The Pakistani rupee has encountered a historic nadir against the US dollar, intensifying concerns over the nation’s economic stability. The greenback surged to an alarming Rs300.26 in the interbank market on Thursday, marking an unprecedented milestone that has sent shockwaves throughout financial circles.
Simultaneously, the open market witnessed a substantial uptick in the dollar’s worth, as it gained Rs2 and commanded an exchange rate of approximately Rs314/$. This swift appreciation of the US dollar in both markets has ignited discussions about the broader implications for Pakistan’s financial health.
One of the most pressing concerns lies in the expanding chasm between exchange rates in the interbank and open markets, which has ballooned to over 4%, equivalent to Rs14. This stark contrast, in comparison to the modest 1.25% (around Rs4) difference advised by the International Monetary Fund (IMF), has raised questions about the sustainability of the ongoing $3 billion loan programme.

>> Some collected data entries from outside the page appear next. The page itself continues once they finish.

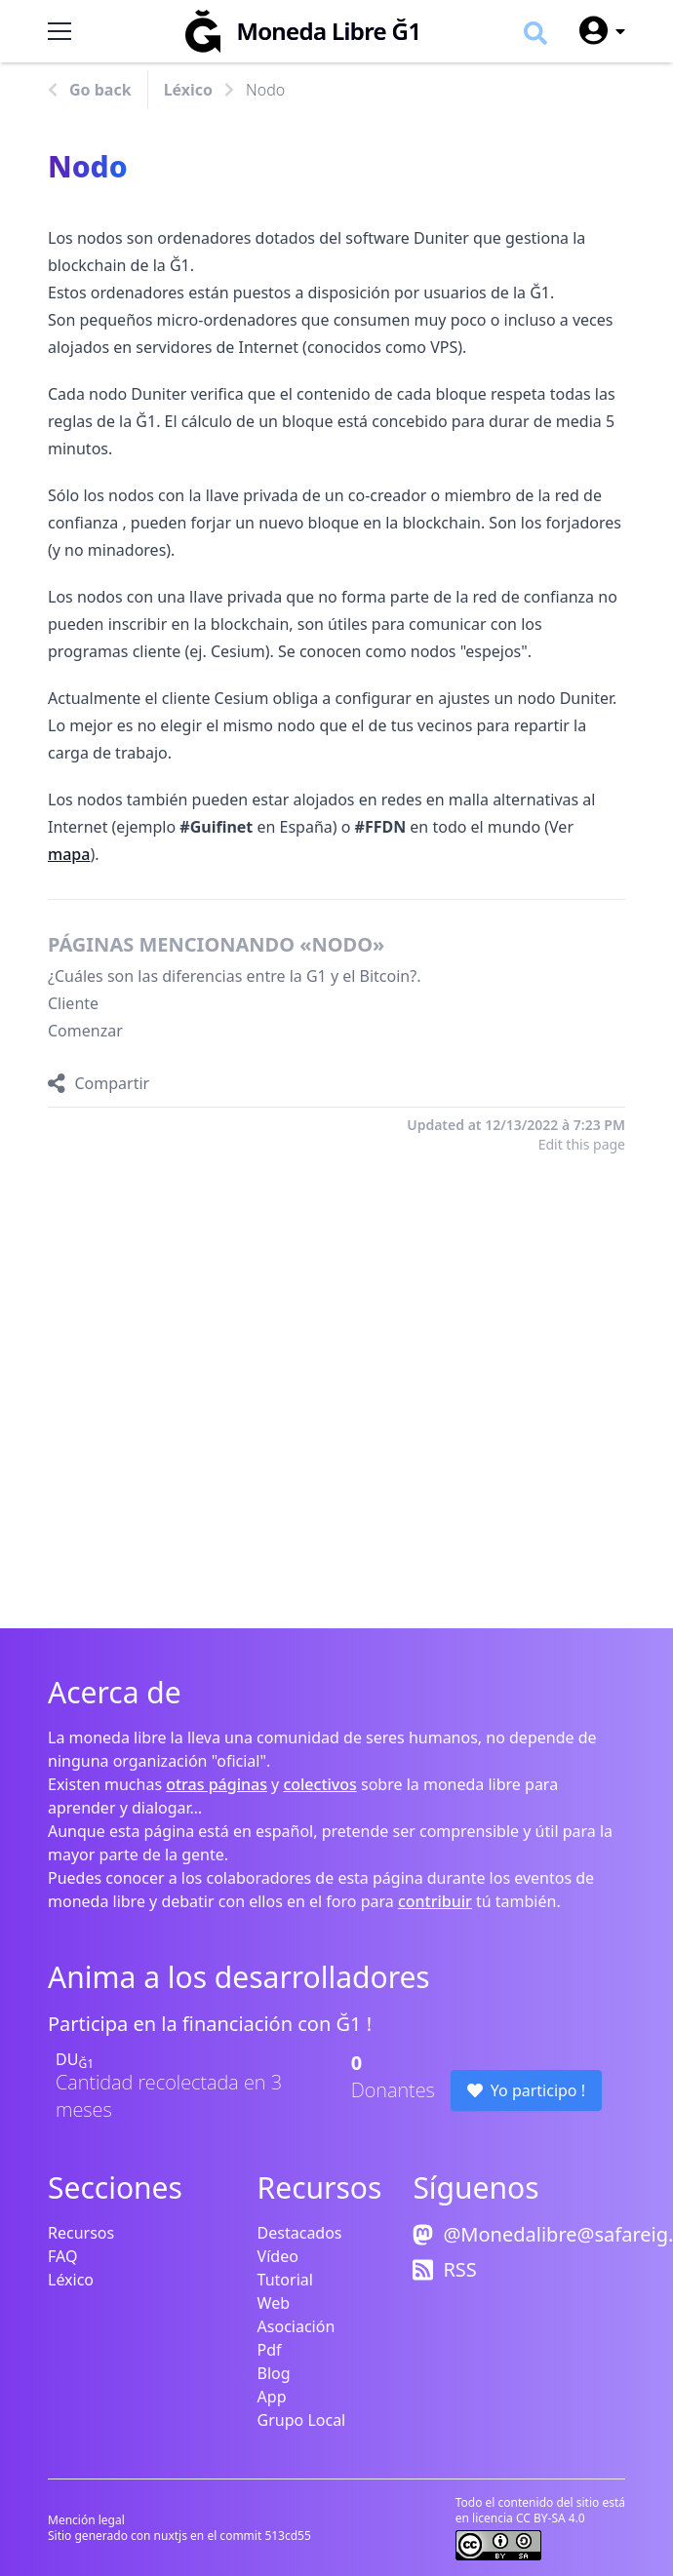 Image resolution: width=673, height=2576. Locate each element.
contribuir (435, 1901)
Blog (274, 2373)
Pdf (269, 2350)
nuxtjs (172, 2535)
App (272, 2396)
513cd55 (287, 2535)
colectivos (319, 1784)
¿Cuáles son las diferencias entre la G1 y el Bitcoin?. (234, 976)
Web (273, 2303)
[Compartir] (98, 1083)
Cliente (73, 1003)
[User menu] (594, 31)
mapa (69, 854)
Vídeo (277, 2256)
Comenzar (85, 1030)
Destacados (299, 2233)
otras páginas (216, 1784)
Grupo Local (301, 2420)
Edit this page (581, 1144)
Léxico (188, 89)
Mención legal (86, 2520)
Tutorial (285, 2279)
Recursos (81, 2233)
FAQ (62, 2256)
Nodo (265, 89)
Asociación (296, 2326) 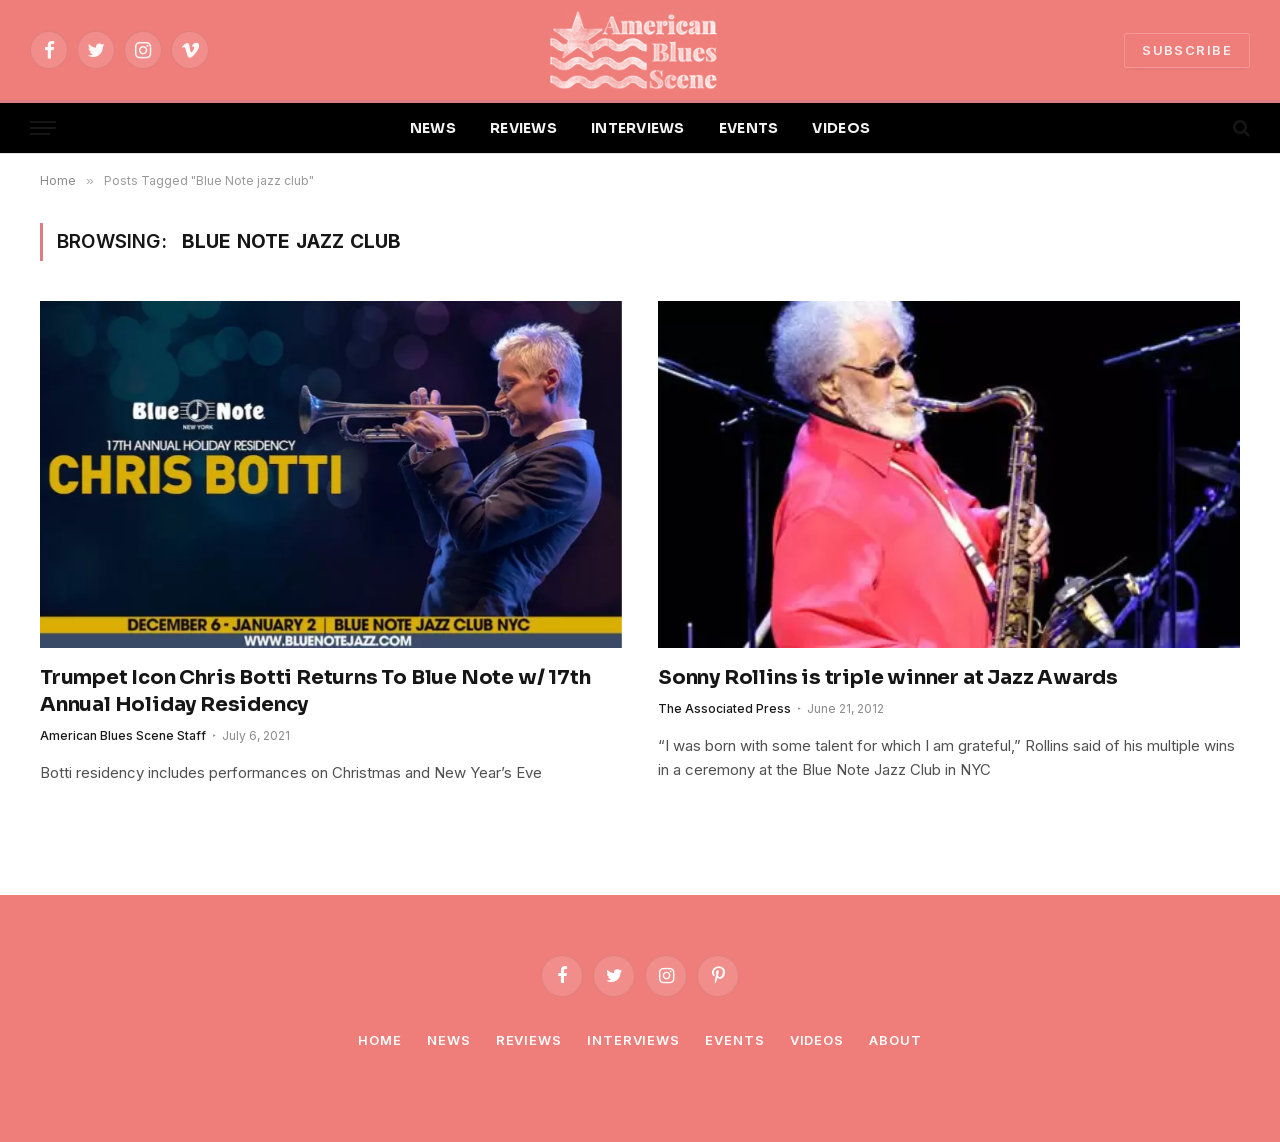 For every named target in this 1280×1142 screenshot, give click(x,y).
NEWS (433, 128)
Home (380, 1040)
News (449, 1040)
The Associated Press (724, 708)
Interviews (633, 1040)
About (895, 1040)
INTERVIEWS (638, 128)
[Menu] (43, 128)
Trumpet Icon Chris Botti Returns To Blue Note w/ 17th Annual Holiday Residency (315, 691)
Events (734, 1040)
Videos (817, 1040)
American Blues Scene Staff (123, 735)
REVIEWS (523, 128)
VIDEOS (841, 128)
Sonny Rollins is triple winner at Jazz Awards (888, 677)
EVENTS (749, 128)
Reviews (529, 1040)
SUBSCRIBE (1187, 50)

In the preceding trading session, the greenback edged precariously close to the Rs300 threshold, settling at roughly Rs299.63/$. The consistent erosion of the local currency’s value over the course of the trading week has further fueled apprehensions among investors and citizens alike.
As the nation grapples with this challenging economic landscape, analysts and experts are meticulously assessing the potential repercussions of these developments on Pakistan’s fiscal health and its ongoing relationship with international financial institutions.